[[ Listed records, beginning ]]

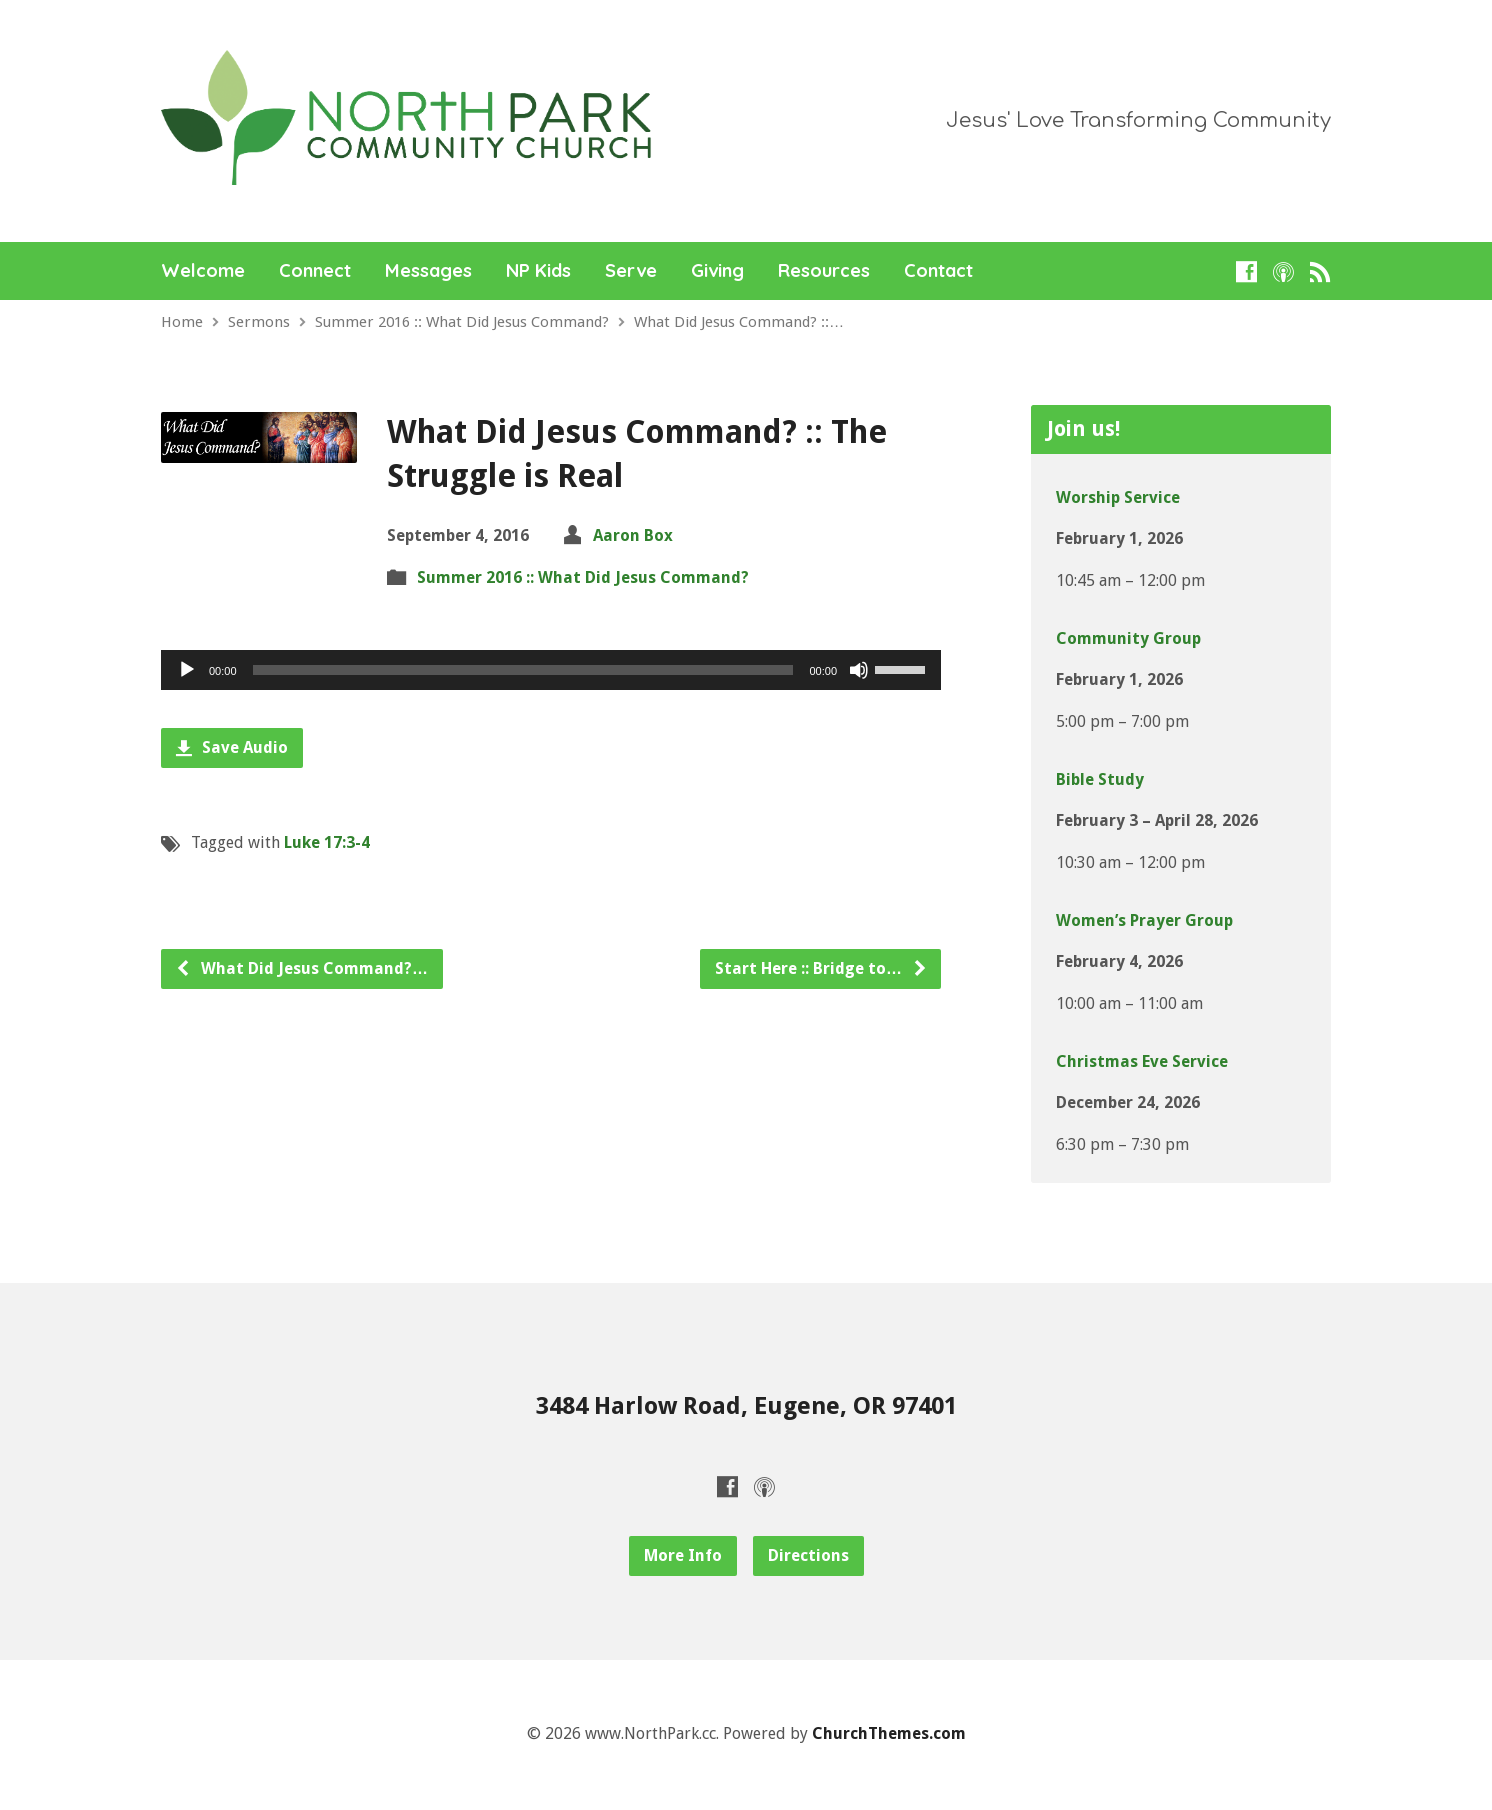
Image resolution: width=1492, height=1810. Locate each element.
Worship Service (1118, 497)
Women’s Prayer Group (1144, 920)
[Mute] (859, 670)
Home (182, 322)
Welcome (203, 271)
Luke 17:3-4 (327, 842)
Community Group (1128, 638)
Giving (717, 271)
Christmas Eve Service (1142, 1061)
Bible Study (1100, 779)
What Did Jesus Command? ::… (739, 322)
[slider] (523, 670)
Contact (938, 271)
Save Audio (232, 747)
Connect (315, 271)
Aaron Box (633, 535)
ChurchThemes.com (889, 1733)
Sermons (259, 322)
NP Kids (538, 271)
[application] (551, 670)
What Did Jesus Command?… (301, 968)
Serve (631, 271)
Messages (428, 271)
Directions (808, 1555)
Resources (824, 271)
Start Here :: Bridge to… (821, 968)
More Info (683, 1555)
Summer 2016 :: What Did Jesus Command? (462, 322)
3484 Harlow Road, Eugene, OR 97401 (746, 1406)
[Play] (187, 670)
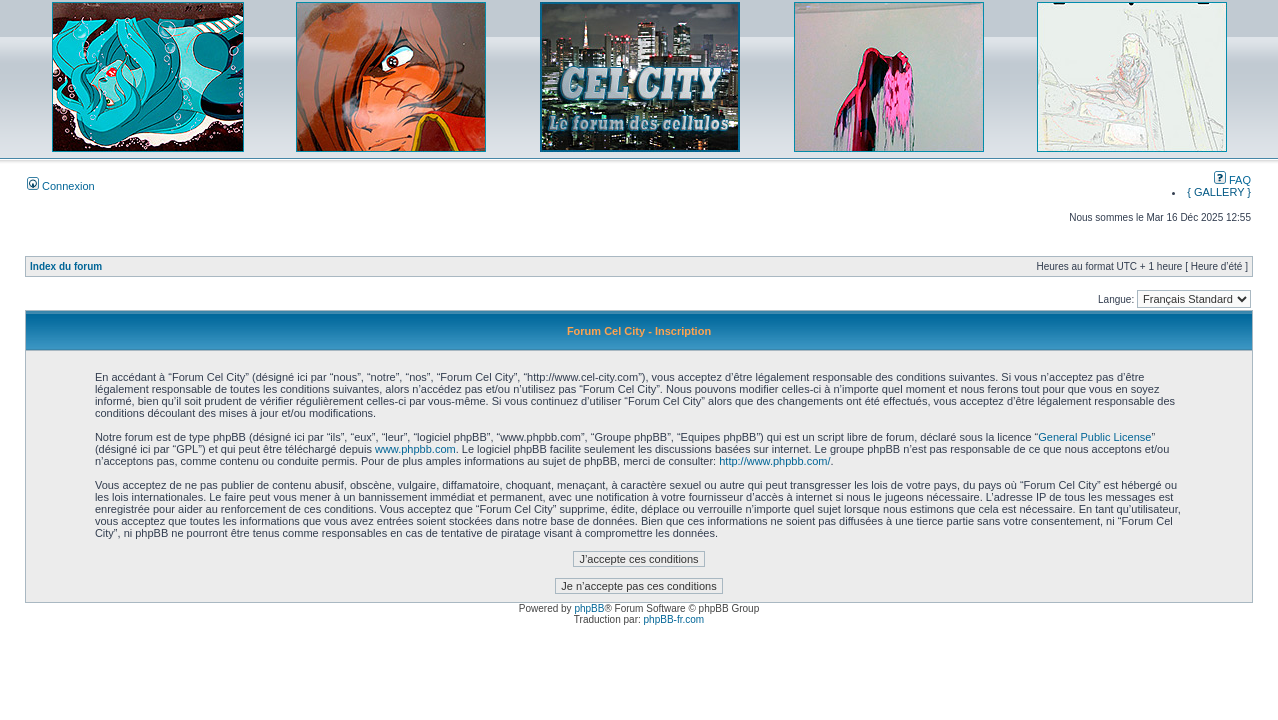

[[ Listed records, end ]]

■ Exercise
Lines that include the word "Service" are to be extracted from the data above.

■ Response to this exercise
Worship Service (1118, 497)
Christmas Eve Service (1142, 1061)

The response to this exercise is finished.